Baziar S, Aqamolaei A, Khadem E, Mortazavi SH, Naderi S, Sahebolzamani E, Mortezaei A, Jalilevand S, Mohammadi MR, Shahmirzadi M, Akhondzadeh S. Crocus sativus L. Versus Methylphenidate in Treatment of Children with Attention-Deficit/Hyperactivity Disorder: A Randomized, Double-Blind Pilot Study. J Child Adolesc Psychopharmacol. 2019 Feb 11. doi: 10.1089/cap.2018.0146. [Epub ahead of print]
Attention-deficit/hyperactivity disorder (ADHD) is one of the most common neuropsychiatric disorders of childhood and adolescence. About 30% of patients do not respond to stimulants or cannot tolerate their side effects. Thus, alternative medication, like herbal medicine, should be considered. The aim of this trial is to compare the safety and efficacy of Crocus sativus (saffron) versus methylphenidate in improving symptoms of children with ADHD.
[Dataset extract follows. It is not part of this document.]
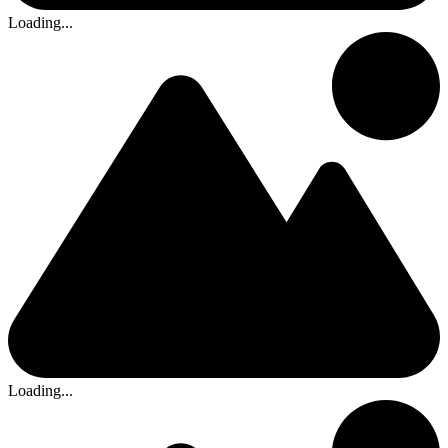
Loading...
Loading...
In a 6-week randomized double-blind study, 54 patients (children 6-17 years old) with a Diagnostic and Statistical Manual of Mental Disorders, Fifth Edition (DSM-5) diagnosis of ADHD were randomly assigned to receive either 20-30 mg/d (20 mg/d for <30 kg and 30 mg/d for >30 kg) methylphenidate (MPH) or 20-30 mg/d saffron capsules depending on weight (20 mg/d for <30 kg and 30 mg/d for >30 kg). Symptoms were assessed using the Teacher and Parent Attention-Deficit/Hyperactivity Disorder Rating Scale-IV (ADHD-RS-IV) at baseline and weeks 3 and 6.
Fifty patients completed the trial. General linear model repeated measures showed no significant difference between the two groups on Parent and Teacher Rating Scale scores (F = 0.749, df = 1.317, p = 0.425, and F = 0.249, df = 1.410, p = 0.701, respectively). Changes in Teacher and Parent ADHD Rating Scale scores from baseline to the study end were not significantly different between the saffron group and the MPH group (p = 0.731 and p = 0.883, respectively). The frequency of adverse effects was similar between saffron and MPH groups.
Short-term therapy with saffron capsule showed the same efficacy compared with methylphenidate. Nevertheless, larger controlled studies with longer treatment periods are necessary for future studies.